みーさんに席に案内されていると、周りのお客さんから声が上がった。

 

「あ!新しい店員さんだ!」

「かわいい」

 

え?俺のこと?

 

「いや、私は店員じゃ......」

「すみません、注文お願いします!」

「お水おかわりもらえますか!?」

 

えぇ......?

明らかに俺にしてほしそうな顔だ。

確かにウェイトレスにはなっているし間違えるのは分かるけど。

 

うーん、まあいっか。

俺は普通の食事は口にしないので料理店に来てもただの冷やかしになってしまうし、ただ座ってるよりは手伝っていた方がマシである。

 

「し、少々お待ちください!」

「あれ?手伝ってくれるの?」

「うん、何も食べる予定はなかったからね」

 

ということで、妹が昼食をとっている間は俺も店員になることになった。

 

 

 

 

 

ーーーーーーーーーー

 

 

 

 

 

妹がデザートを食べ終わったので、お手伝いを切り上げて店を出た。

 

「お兄可愛かったよ」

「うるさい」

 

なんだかかなりせわしなかった。

単純に恥ずかしいし、お客さんはことある事に俺を呼びつけてくるし、それであたふたしてたらスカートの中が見えそうになるし......クラスの生徒は感謝してくれたが、もう勘弁である。

 

忙しくてあまりみーさんと話している時間はなかったけど、その分他の生徒は比較的ゆっくりできたようだ。

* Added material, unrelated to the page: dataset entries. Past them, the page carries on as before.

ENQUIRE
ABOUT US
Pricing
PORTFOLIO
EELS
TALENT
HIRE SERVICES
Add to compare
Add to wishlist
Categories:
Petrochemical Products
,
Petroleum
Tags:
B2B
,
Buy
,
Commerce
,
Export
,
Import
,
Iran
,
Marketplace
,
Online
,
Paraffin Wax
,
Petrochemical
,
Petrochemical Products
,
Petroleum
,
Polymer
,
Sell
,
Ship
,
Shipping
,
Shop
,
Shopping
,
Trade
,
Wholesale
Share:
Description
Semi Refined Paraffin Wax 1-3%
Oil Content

どうやらみーさんはこのクラスでうまくやっていけているらしい。

病気のせいで進学が1年遅いみーさんがちゃんとやっていけているかは少し心配だったんだよね。

 

 

それからは心置きなく妹との文化祭デートを楽しんだ。

演劇を見に行ったり、出店のミニゲームで遊んだり、お化け屋敷に行って妹に抱きつかれたり、お揃いのストラップを買ったり、女子トイレの個室で血を吸わせてもらったり......とても素晴らしい時間を過ごすことができた。

 

「今日はありがとうね、お兄」

 

妹はこれから片付けがあるので俺は先に家に帰る。妹は疲れているだろうから風呂の準備でもしておこう。